» **What the task requires**:
List each line of the data in which the string "Trial" appears.

------------------------------------------------------------

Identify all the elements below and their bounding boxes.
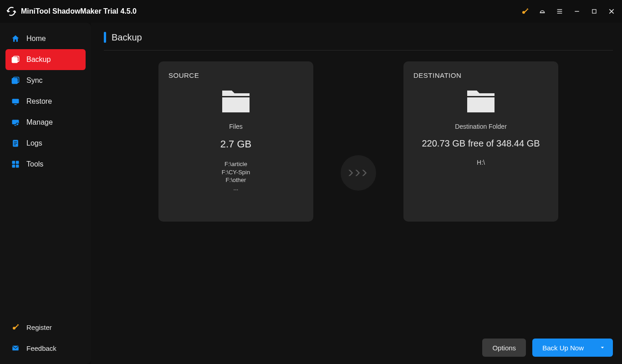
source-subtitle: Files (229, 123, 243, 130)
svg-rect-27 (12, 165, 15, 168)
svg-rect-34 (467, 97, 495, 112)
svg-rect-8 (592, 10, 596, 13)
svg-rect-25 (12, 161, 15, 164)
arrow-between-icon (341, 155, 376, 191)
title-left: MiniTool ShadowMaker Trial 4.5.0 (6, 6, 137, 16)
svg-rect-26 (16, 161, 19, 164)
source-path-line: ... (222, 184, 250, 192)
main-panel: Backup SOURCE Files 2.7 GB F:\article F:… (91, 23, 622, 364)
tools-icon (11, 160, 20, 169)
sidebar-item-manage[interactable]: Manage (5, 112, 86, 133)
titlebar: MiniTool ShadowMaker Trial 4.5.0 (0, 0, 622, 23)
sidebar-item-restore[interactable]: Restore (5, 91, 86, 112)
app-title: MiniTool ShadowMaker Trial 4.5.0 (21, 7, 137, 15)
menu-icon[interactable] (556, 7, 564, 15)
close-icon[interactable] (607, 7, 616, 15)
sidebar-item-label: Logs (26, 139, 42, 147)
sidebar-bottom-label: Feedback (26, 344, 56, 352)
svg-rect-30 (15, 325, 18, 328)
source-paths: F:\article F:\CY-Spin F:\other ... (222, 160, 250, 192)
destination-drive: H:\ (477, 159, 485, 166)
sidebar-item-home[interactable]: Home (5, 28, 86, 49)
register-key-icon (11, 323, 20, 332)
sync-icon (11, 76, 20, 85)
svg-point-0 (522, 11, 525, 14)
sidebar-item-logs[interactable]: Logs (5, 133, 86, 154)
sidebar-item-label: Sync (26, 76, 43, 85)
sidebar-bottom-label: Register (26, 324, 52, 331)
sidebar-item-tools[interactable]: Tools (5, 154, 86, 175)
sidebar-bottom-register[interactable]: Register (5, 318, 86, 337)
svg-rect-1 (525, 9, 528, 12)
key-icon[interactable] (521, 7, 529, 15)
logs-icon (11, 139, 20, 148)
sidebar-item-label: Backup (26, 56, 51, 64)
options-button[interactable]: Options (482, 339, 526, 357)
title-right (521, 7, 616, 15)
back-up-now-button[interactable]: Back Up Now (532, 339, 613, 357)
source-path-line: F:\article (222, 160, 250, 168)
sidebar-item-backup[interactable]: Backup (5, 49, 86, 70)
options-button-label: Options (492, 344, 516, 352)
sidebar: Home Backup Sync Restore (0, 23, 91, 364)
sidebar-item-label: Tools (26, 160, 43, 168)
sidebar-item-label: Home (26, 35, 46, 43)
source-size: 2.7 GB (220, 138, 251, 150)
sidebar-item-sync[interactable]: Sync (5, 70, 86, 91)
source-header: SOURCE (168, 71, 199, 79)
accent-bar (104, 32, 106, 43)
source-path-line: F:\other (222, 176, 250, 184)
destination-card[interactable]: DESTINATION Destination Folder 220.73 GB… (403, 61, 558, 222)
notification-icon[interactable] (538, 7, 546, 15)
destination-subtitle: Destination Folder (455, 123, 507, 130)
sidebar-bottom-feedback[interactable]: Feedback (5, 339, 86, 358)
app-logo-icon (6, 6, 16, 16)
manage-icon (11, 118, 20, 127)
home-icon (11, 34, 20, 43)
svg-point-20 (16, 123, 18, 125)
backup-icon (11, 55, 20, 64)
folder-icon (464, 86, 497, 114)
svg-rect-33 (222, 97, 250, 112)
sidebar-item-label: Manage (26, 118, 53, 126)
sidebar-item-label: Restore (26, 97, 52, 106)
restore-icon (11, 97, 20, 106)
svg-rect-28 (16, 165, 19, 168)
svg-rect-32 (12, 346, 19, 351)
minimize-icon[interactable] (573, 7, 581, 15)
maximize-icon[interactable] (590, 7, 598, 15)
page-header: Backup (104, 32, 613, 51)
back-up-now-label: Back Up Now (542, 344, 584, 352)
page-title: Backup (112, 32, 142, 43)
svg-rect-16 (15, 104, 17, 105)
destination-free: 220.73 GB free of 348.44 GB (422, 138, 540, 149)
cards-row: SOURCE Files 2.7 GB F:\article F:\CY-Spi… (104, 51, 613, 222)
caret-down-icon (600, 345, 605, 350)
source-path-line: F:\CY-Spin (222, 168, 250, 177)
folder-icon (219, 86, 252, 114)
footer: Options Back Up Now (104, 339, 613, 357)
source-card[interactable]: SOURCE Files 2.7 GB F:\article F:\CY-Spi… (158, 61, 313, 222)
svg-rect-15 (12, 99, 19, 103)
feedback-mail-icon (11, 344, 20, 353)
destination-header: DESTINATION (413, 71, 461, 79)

------------------------------------------------------------

» **Result**:
title-left: MiniTool ShadowMaker Trial 4.5.0 (6, 6, 137, 16)
titlebar: MiniTool ShadowMaker Trial 4.5.0 (0, 0, 622, 23)
app-title: MiniTool ShadowMaker Trial 4.5.0 (21, 7, 137, 15)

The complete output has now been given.